O OH é um dilema diagnóstico em sua forma clínica e radiográfica, imita processos neoplásicos benignos ou malignos. Os vários diferenciais a serem considerados para a massa unilateral na cavidade nasossinusal, detectada nas imagens de TC e RM, incluem mucocele, bola fúngica, pólipo inflamatório, granuloma de colesterol, papiloma invertido, hemangioma e carcinoma. A TC ou RM dos seios paranasais com contraste é extremamente útil na exclusão de mucocele, bola fúngica, pólipo inflamatório e granuloma de colesterol, já que esses geralmente não sofrem influência do contraste. O papiloma invertido mostra principalmente um padrão cerebriforme convoluto característico nas imagens de RM ponderadas em T1 ou T2. A destruição óssea clara associada à invasão de tecidos adjacentes é uma característica do carcinoma. Em contraste, o OH tipicamente mostra afinamento, expansão e erosão suave das paredes sinusais. A lesão mais difícil de diferenciar do OH, clinica e radiologicamente, é o hemangioma nasossinusal, especialmente o tipo cavernoso.
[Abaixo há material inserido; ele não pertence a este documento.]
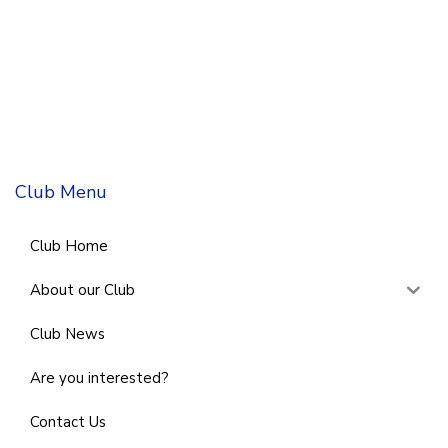
Club Menu
Club Home
About our Club
Club News
Are you interested?
Contact Us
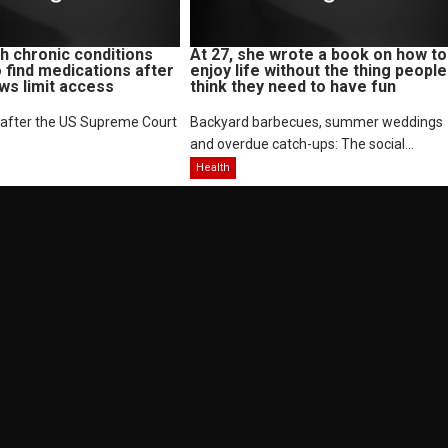
 chronic conditions
At 27, she wrote a book on how to
o find medications after
enjoy life without the thing people
aws limit access
think they need to have fun
 after the US Supreme Court
Backyard barbecues, summer weddings
and overdue catch-ups: The social...
Health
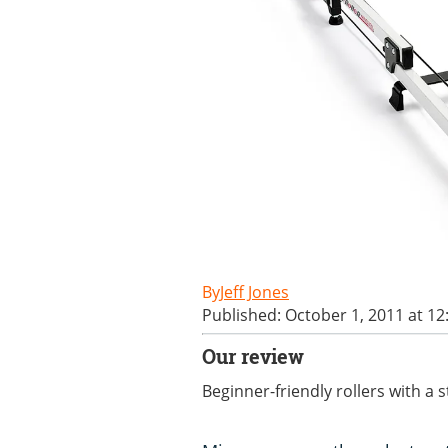
Jeff Jones
Published: October 1, 2011 at 1
Our review
Beginner-friendly rollers with a s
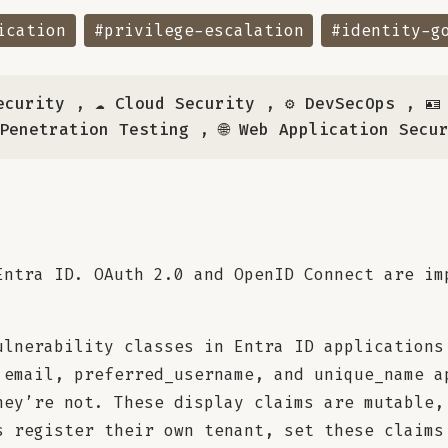
ication
#privilege-escalation
#identity-g
ecurity
,
☁️ Cloud Security
,
⚙️ DevSecOps
,
🪪
 Penetration Testing
,
🌐 Web Application Secu
Entra ID. OAuth 2.0 and OpenID Connect are im
ulnerability classes in Entra ID applications
 email, preferred_username, and unique_name a
hey’re not. These display claims are mutable,
s register their own tenant, set these claims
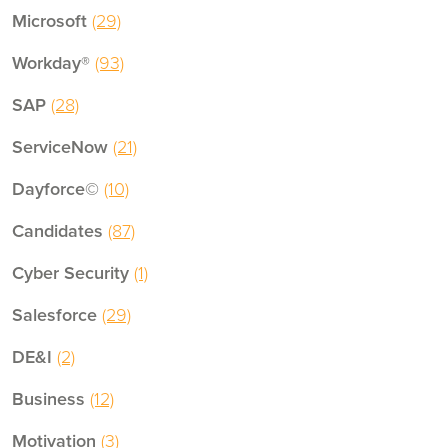
Microsoft
(29)
Workday®
(93)
SAP
(28)
ServiceNow
(21)
Dayforce©
(10)
Candidates
(87)
Cyber Security
(1)
Salesforce
(29)
DE&I
(2)
Business
(12)
Motivation
(3)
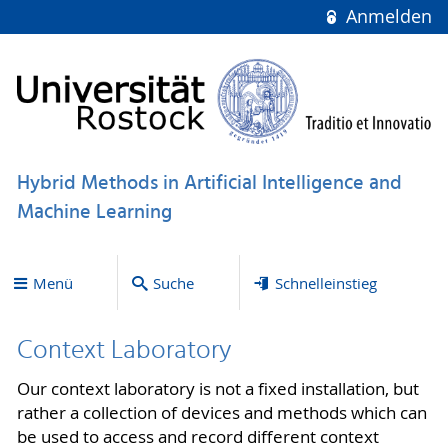
Anmelden
Hybrid Methods in Artificial Intelligence and
Machine Learning
Menü
Suche
Schnelleinstieg
Context Laboratory
Our context laboratory is not a fixed installation, but
rather a collection of devices and methods which can
be used to access and record different context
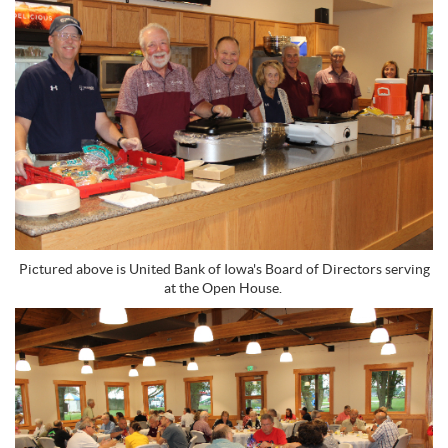
Pictured above is United Bank of Iowa's Board of Directors serving
at the Open House.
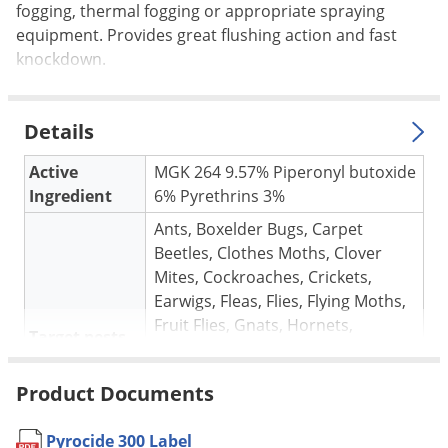
Silverfish
fogging, thermal fogging or appropriate spraying
Skunks
equipment. Provides great flushing action and fast
knockdown.
Snails and Slugs
Snakes
Details
Sod Webworms
Spiders
Active
MGK 264 9.57% Piperonyl butoxide
Ingredient
6% Pyrethrins 3%
Spotted Lanternfly
Ants, Boxelder Bugs, Carpet
Springtails
Beetles, Clothes Moths, Clover
Squirrels
Mites, Cockroaches, Crickets,
Stink Bugs
Earwigs, Fleas, Flies, Flying Moths,
Fruit Flies, Gnats, Hornets,
Tent Caterpillars
Target pests
Horseflies, Midges, Millipedes,
Termites
Mosquitoes, Palmetto Bugs,
Product Documents
Pillbugs, Silverfish, Spiders, Ticks,
Thrips
Wasps, Yellowjackets
Ticks
Pyrocide 300 Label
* See Label for complete list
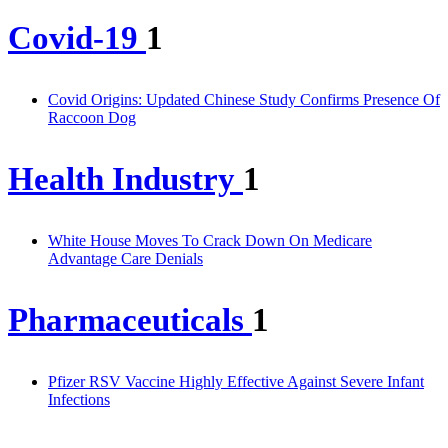
Covid-19
1
Covid Origins: Updated Chinese Study Confirms Presence Of
Raccoon Dog
Health Industry
1
White House Moves To Crack Down On Medicare
Advantage Care Denials
Pharmaceuticals
1
Pfizer RSV Vaccine Highly Effective Against Severe Infant
Infections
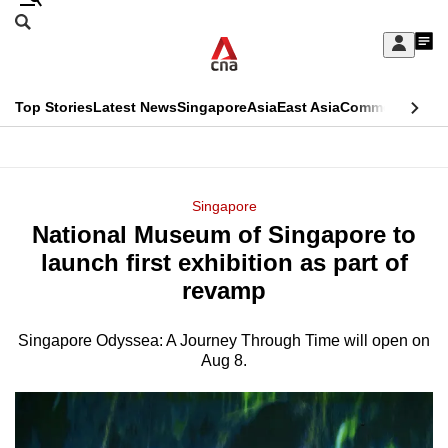
Skip
Search
to
Edition Menu
CNAR
My
main
Feed
Sign
Search
In
content
This
Top Stories
Latest News
Singapore
Asia
East Asia
Commentary
Ins
menu
CNAR
browser
Primary
CNAR
ADVERTISEMENT
is
Menu
Secondary
Singapore
no
National Museum of Singapore to
Menu
longer
launch first exhibition as part of
supported
revamp
Singapore Odyssea: A Journey Through Time will open on
We
Aug 8.
know
it's
a
hassle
No exame histopatológico, os casos de OH mostram uma combinação de ectasia vascular, hemorragia recente e antiga, edema, exsudação de fibrina, fibrose e hialinização e neovascularização. Casos ocasionais podem mostrar algum tecido de granulação inflamatória no tecido subepitelial. O diagnóstico diferencial histopatológico primário considerado na presente série foi o hemangioma. Apesar de terem sido observados vasos sanguíneos dilatados e proliferação vascular nos casos estudados, os quais ocorrem no hemangioma, a presença de abundantes depósitos de fibrina com hialinização, hemorragia e neovascularização excluiu o diagnóstico. As amostras cirúrgicas foram processadas na totalidade para evitar o escape de qualquer foco evidente de atipia ou malignidade. Colorações para fungos foram usadas para excluir qualquer sinusite fúngica invasiva. Apesar da presença de características clínicas e radiológicas com forte semelhança a lesões malignas, um resultado histopatológico negativo não justifica uma nova cirurgia. Um alto índice de suspeita com exame histopatológico cuidadoso é essencial para se chegar ao diagnóstico.
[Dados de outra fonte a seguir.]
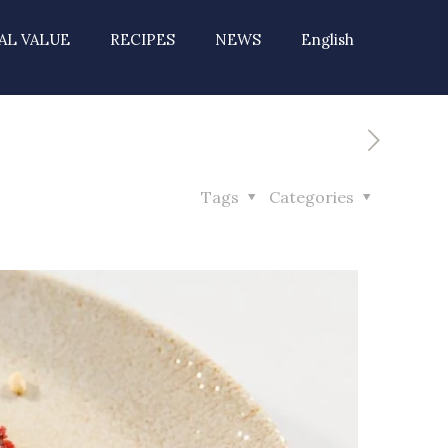
AL VALUE
RECIPES
NEWS
English
Tags
Categories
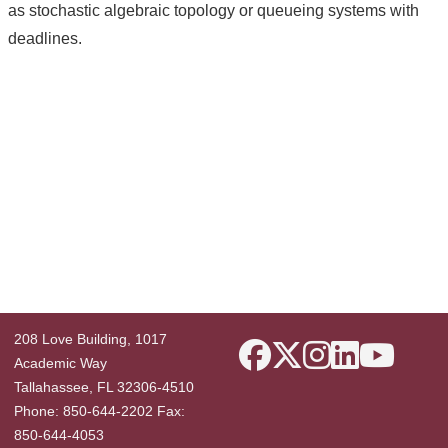
as stochastic algebraic topology or queueing systems with
deadlines.
208 Love Building, 1017
Academic Way
Tallahassee, FL 32306-4510
Phone: 850-644-2202 Fax:
850-644-4053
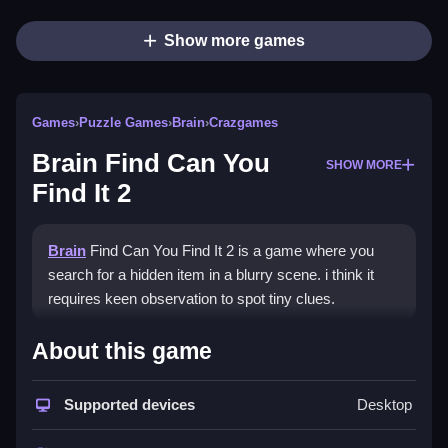
Show more games
Games
›
Puzzle Games
›
Brain
›
Crazgames
Brain Find Can You
SHOW MORE
Find It 2
Brain
Find Can You Find It 2 is a game where you
search for a hidden item in a blurry scene. i think it
requires keen observation to spot tiny clues.
How To Play Brain Find Can
About this game
You Find It 2
Supported devices
Desktop
Scan each scene carefully, use logic to spot clues,
and find the hidden item to complete the level.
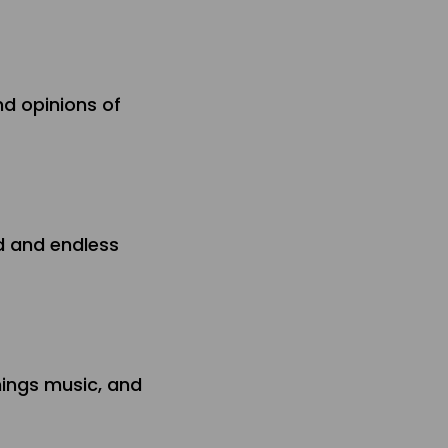
nd opinions of
nd and endless
hings music, and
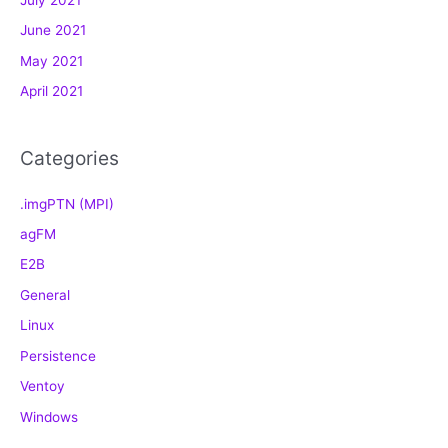
July 2021
i
e
June 2021
s
May 2021
April 2021
Categories
.imgPTN (MPI)
agFM
E2B
General
Linux
Persistence
Ventoy
Windows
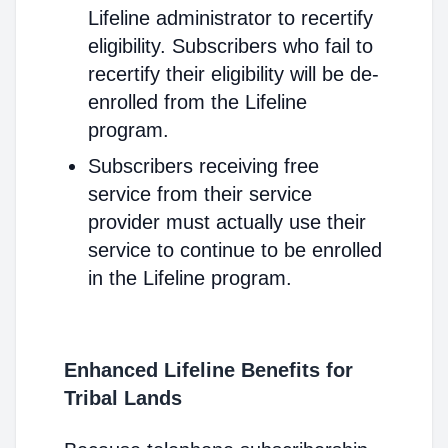
Lifeline administrator to recertify
eligibility. Subscribers who fail to
recertify their eligibility will be de-
enrolled from the Lifeline
program.
Subscribers receiving free
service from their service
provider must actually use their
service to continue to be enrolled
in the Lifeline program.
Enhanced Lifeline Benefits for
Tribal Lands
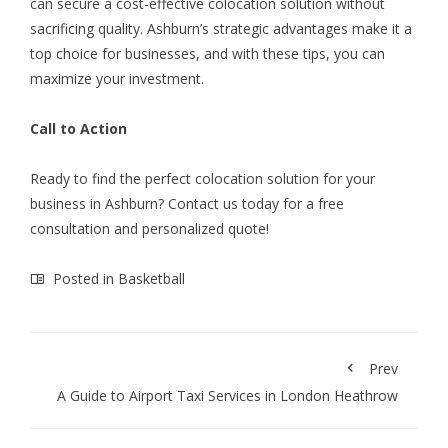
can secure a cost-effective colocation solution without
sacrificing quality. Ashburn’s strategic advantages make it a
top choice for businesses, and with these tips, you can
maximize your investment.
Call to Action
Ready to find the perfect colocation solution for your
business in Ashburn? Contact us today for a free
consultation and personalized quote!
Posted in
Basketball
Prev
A Guide to Airport Taxi Services in London Heathrow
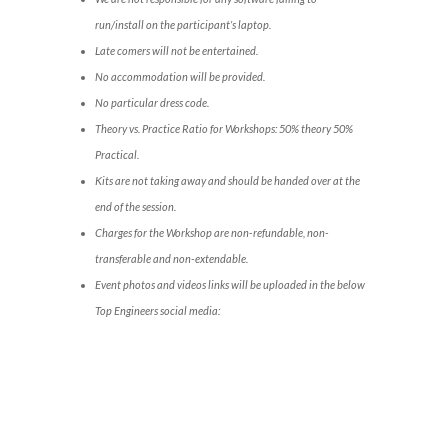
run/install on the participant’s laptop.
Late comers will not be entertained.
No accommodation will be provided.
No particular dress code.
Theory vs. Practice Ratio for Workshops: 50% theory 50%
Practical.
Kits are not taking away and should be handed over at the
end of the session.
Charges for the Workshop are non-refundable, non-
transferable and non-extendable.
Event photos and videos links will be uploaded in the below
Top Engineers social media:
O tratamento do OH é a excisão cirúrgica completa. Foram descritas várias abordagens, como a rinotomia lateral, cirurgia de Caldwell-Luc, cirurgia de Denker, abordagem combinada endoscópica e de Caldwell-Luc e cirurgia sinusal endoscópica.1,4,5 Apenas dois dos nossos pacientes necessitaram de uma abordagem combinada (Caldwell Luc + cirurgia sinusal endoscópica) para remover completamente a doença. A maioria dos pacientes (80%) foi tratada apenas por via endoscópica endonasal. Observamos que um procedimento menos invasivo foi adotado em cada caso subsequente em nossa série e isso pode ser atribuído ao aumento da percepção da condição com o passar do tempo.

Conclusão

O hematoma nasossinusal em organização é uma doença rara, benigna, localmente agressiva, que mimetiza uma lesão maligna nasossinusal tanto clínica quanto radiologicamente. A histopatologia é confirmatória. A excisão cirúrgica endoscópica endonasal completa é suficiente na maioria dos pacientes.